Task objective:
From the data below, return the exact lines starting at the line containing "привлечет внимание жителей" and ending at the line containing "ДОБАВИТЬ ОБЪЯВЛЕНИЕ", both included, and nothing else.

Records START

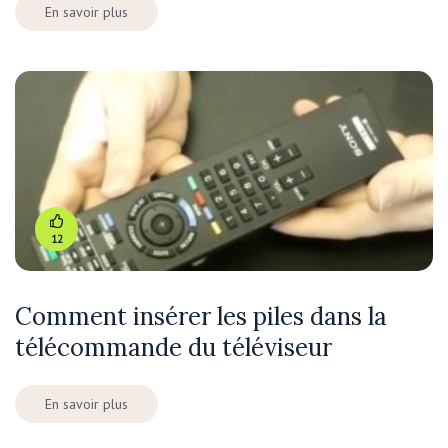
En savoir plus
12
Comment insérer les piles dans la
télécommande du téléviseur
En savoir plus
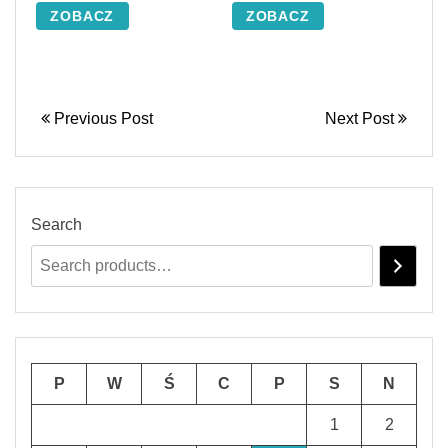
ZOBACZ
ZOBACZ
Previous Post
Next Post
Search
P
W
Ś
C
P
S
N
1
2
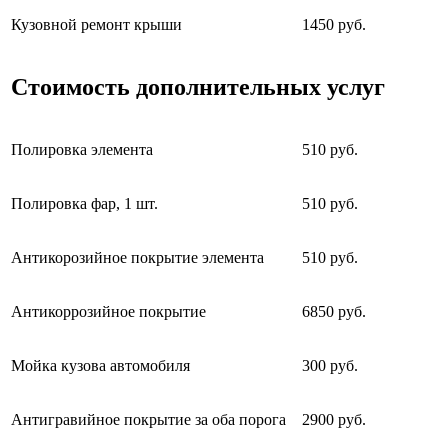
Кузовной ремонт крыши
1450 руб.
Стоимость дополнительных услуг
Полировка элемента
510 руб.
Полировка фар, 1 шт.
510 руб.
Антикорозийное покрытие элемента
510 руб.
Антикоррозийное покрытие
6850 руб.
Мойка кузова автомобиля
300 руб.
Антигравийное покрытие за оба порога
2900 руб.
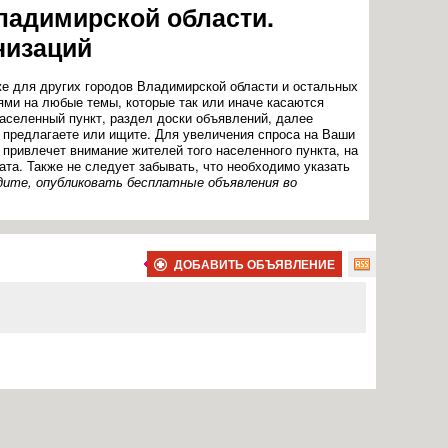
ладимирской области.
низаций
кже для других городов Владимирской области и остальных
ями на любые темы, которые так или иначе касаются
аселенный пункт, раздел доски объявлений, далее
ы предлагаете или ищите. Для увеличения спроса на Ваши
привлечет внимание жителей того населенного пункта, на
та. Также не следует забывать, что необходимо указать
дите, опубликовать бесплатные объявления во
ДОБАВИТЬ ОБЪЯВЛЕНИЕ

Records END
Records START

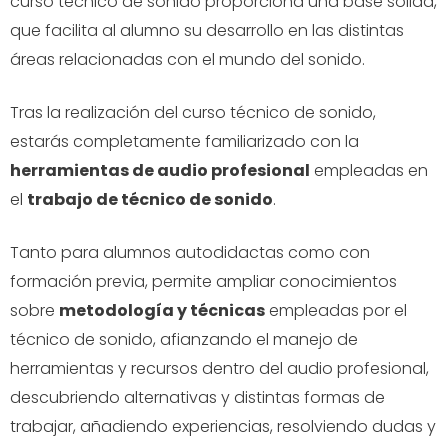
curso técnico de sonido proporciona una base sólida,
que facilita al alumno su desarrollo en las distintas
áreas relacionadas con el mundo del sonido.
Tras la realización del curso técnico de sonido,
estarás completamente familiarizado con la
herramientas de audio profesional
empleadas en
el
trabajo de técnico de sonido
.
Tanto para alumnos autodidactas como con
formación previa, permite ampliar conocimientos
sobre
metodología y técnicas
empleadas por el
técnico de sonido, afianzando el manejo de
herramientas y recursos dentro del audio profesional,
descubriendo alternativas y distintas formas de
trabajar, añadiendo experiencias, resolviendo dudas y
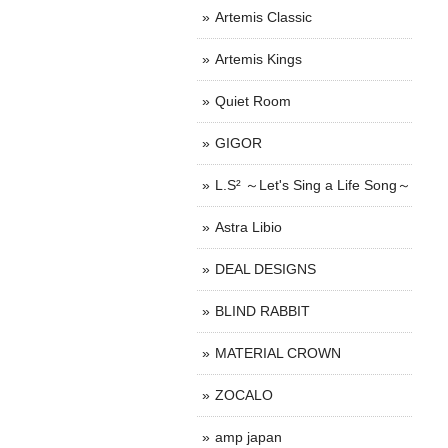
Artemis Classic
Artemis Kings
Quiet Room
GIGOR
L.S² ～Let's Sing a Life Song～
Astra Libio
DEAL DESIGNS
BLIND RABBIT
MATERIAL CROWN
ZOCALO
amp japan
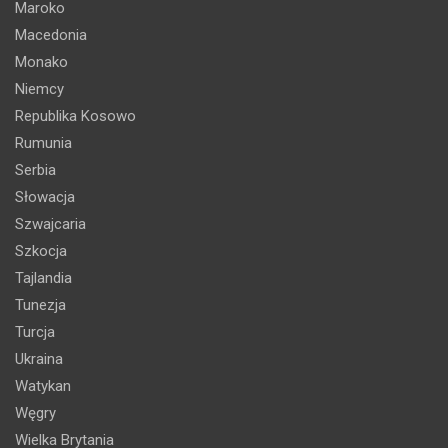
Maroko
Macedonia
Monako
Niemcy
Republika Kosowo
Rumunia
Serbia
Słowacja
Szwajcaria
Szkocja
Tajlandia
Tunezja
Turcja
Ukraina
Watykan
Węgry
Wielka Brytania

Records END

Task output:
привлечет внимание жителей того населенного пункта, на
та. Также не следует забывать, что необходимо указать
дите, опубликовать бесплатные объявления во
ДОБАВИТЬ ОБЪЯВЛЕНИЕ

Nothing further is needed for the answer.